Question 248·Medium·Form, Structure, and Sense
While reviewing hundreds of photographs for the museum's upcoming exhibit, ______ that the lighting techniques had shifted dramatically over time.
Which choice completes the text so that it conforms to the conventions of Standard English?
For sentence-completion questions testing Standard English conventions, first read the entire sentence and identify what is missing: often a clear subject, a main verb, or a logical connection to an introductory phrase. Pay special attention to modifiers at the beginning (like "While reviewing...") and make sure the subject that follows the comma is the one performing that action. Then plug in each option and quickly eliminate choices that create sentence fragments, dangling modifiers, illogical subjects, or wordy/awkward phrasing, and choose the simplest option that yields a clear, complete, and logical sentence.
Hints
Look at what comes after the comma
Focus on the part of the sentence after the comma: it needs to form a complete main clause with a clear subject and verb.
Match the modifier to a logical subject
Ask yourself: who was actually "reviewing hundreds of photographs"? The subject of the main clause right after the comma must be that person or thing.
Avoid vague or awkward constructions
Be careful with options that start with a vague subject like "it" or that use passive, awkward phrases like "were noticed" or "occurred" instead of a straightforward active verb.
Read each option in the full sentence
Insert each choice into the blank and read the full sentence out loud in your head. Eliminate any version that sounds wordy, illogical, or ungrammatical.
Step-by-step Explanation
Understand the sentence frame
Read the sentence with the blank:
"While reviewing hundreds of photographs for the museum's upcoming exhibit, ______ that the lighting techniques had shifted dramatically over time."
We have an introductory phrase starting with "While reviewing" and then the main clause starting at the blank.
Identify what the sentence still needs
The phrase "While reviewing hundreds of photographs..." describes who was doing the reviewing. After the comma, the main clause must give:
- A clear subject (who was reviewing and who noticed), and
- A finite verb (what that subject did),
so the whole thing becomes one complete, logical sentence.
Check each choice for logical subject and clear structure
Now mentally insert each option into the sentence and ask two questions:
- Who is the grammatical subject right after the comma?
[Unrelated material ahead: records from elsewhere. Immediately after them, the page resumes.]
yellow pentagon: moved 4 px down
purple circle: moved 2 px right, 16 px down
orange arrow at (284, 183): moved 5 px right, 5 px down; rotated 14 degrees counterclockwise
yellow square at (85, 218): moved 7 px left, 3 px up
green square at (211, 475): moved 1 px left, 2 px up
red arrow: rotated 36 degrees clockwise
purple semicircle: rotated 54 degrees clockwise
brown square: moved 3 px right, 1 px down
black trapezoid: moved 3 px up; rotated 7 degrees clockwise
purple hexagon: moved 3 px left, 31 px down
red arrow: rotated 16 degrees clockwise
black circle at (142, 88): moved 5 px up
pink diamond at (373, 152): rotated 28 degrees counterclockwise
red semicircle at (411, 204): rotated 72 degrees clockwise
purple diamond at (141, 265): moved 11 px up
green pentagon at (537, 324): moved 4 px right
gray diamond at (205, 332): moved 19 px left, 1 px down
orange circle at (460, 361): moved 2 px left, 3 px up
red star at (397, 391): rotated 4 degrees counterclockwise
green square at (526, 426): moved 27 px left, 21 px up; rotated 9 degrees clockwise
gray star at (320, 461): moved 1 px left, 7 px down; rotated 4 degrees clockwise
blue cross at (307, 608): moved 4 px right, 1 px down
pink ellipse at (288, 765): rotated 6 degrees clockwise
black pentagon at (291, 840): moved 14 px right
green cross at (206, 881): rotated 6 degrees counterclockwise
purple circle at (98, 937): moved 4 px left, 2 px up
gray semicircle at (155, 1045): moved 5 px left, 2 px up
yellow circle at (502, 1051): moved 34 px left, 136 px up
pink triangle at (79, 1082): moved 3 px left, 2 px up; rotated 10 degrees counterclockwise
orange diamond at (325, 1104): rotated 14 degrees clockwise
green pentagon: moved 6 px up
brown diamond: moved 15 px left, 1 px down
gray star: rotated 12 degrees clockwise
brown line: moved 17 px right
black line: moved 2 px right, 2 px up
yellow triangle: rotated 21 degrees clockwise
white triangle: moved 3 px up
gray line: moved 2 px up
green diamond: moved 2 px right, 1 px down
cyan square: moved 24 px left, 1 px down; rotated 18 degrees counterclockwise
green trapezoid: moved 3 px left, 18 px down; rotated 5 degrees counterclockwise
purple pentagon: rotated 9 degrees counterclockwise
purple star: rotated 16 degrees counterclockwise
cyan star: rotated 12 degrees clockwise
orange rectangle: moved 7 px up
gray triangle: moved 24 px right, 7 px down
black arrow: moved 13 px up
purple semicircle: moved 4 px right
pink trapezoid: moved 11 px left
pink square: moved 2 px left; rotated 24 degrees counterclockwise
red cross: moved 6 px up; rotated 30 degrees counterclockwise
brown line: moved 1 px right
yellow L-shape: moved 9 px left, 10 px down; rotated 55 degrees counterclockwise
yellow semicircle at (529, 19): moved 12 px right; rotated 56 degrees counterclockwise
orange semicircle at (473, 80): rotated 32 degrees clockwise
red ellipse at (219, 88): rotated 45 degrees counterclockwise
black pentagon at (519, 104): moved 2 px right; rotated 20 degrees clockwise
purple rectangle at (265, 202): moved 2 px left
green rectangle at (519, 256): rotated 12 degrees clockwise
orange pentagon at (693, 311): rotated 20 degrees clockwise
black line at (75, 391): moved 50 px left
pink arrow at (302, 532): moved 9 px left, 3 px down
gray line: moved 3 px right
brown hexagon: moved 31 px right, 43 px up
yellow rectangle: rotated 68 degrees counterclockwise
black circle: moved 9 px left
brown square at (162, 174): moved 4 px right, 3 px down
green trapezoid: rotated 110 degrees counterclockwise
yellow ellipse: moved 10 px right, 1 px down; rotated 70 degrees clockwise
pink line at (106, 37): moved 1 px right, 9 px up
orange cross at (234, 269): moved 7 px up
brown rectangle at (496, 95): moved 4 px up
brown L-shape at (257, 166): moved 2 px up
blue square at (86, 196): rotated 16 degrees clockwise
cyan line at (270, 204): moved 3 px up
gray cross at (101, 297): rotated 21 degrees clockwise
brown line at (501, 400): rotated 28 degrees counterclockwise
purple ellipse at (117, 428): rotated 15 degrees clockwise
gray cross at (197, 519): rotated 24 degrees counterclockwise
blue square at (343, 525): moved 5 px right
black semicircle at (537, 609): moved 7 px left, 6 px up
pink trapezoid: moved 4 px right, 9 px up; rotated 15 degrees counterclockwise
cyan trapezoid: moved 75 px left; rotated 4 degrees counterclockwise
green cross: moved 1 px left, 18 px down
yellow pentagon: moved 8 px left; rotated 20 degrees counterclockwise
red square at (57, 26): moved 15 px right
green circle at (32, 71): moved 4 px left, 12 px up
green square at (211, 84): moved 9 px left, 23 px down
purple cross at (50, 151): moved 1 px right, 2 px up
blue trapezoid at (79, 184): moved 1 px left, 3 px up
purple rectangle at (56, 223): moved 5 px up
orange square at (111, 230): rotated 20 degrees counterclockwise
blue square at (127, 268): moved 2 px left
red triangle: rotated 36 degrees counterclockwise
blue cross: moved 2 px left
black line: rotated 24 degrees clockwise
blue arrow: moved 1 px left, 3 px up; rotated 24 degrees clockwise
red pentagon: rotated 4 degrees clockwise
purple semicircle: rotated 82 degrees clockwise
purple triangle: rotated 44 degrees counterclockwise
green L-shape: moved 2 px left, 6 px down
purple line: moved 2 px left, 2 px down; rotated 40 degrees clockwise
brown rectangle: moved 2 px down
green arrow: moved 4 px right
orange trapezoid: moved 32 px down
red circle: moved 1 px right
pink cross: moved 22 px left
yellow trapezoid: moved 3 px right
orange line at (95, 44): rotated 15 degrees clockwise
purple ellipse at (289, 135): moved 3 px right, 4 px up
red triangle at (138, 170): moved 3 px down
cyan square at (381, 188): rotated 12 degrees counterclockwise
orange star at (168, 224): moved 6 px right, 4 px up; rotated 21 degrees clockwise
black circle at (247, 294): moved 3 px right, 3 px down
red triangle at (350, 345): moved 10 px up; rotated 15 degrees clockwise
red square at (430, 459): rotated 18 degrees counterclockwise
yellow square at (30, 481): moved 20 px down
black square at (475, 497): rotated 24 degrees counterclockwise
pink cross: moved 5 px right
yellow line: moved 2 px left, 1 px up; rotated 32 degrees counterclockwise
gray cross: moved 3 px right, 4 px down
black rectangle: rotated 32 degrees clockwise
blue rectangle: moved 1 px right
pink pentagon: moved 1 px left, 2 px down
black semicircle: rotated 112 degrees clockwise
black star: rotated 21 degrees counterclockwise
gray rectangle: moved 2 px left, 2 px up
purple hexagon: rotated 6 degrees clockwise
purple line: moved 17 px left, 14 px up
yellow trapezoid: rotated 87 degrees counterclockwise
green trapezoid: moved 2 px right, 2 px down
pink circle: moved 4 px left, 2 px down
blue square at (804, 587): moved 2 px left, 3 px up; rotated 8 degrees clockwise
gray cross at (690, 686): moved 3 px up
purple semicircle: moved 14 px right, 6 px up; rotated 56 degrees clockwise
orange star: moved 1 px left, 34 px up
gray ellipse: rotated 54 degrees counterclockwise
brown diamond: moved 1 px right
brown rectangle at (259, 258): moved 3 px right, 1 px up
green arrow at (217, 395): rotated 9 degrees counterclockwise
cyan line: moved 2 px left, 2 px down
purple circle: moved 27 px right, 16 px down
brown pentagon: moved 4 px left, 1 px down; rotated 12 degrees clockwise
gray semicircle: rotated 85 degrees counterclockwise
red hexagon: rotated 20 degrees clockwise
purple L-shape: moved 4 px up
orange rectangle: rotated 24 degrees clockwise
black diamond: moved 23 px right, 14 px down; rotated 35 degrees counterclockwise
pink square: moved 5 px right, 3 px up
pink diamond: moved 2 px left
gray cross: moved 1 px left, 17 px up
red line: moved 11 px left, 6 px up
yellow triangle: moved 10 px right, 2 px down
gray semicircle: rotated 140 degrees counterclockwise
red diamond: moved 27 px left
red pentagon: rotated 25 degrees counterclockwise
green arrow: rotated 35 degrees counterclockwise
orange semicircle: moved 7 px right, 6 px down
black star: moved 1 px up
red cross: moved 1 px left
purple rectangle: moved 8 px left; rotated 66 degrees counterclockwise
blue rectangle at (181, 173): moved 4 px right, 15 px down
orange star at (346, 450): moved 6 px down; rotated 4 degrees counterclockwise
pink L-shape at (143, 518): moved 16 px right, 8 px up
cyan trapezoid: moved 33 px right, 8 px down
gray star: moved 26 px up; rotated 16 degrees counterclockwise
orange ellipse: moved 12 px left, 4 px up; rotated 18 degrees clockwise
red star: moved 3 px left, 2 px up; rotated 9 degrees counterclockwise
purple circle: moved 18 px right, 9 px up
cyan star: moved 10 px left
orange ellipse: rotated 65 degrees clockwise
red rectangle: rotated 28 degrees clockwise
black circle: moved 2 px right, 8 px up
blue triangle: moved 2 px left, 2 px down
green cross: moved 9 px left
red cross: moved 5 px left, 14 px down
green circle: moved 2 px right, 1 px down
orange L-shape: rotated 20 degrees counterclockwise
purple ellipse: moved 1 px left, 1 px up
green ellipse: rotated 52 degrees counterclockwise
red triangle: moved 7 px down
That subject must be the one doing the reviewing.
- Is the structure clear, active, and idiomatic (natural English)? Avoid vague "it" subjects, passive constructions where the wrong thing seems to be doing the action, and awkward noun forms like "noticing occurred."
Eliminate any choice where:
- The subject after the comma is not the person who could logically be "reviewing" the photographs, or
- The sentence becomes wordy, awkward, or ungrammatical.
Choose the only option that fits grammatically and logically
When you apply those tests:
- Choice A ("it was the curator who noticed") makes "it" the grammatical subject, so the introductory phrase would be describing "it" reviewing the photographs, which is illogical and creates a dangling modifier. It is also wordier than necessary.
- Choice C ("dramatic shifts in lighting were noticed") makes "dramatic shifts in lighting" the subject, which suggests the shifts were reviewing the photographs themselves—another dangling, illogical construction in the passive voice.
- Choice D ("noticing occurred by the curator") is ungrammatical and very awkward; "noticing occurred" is not a natural way to express this idea.
The only choice that provides a clear human subject who could logically be reviewing the photographs, in a simple active-voice clause, is B) "the curator noticed".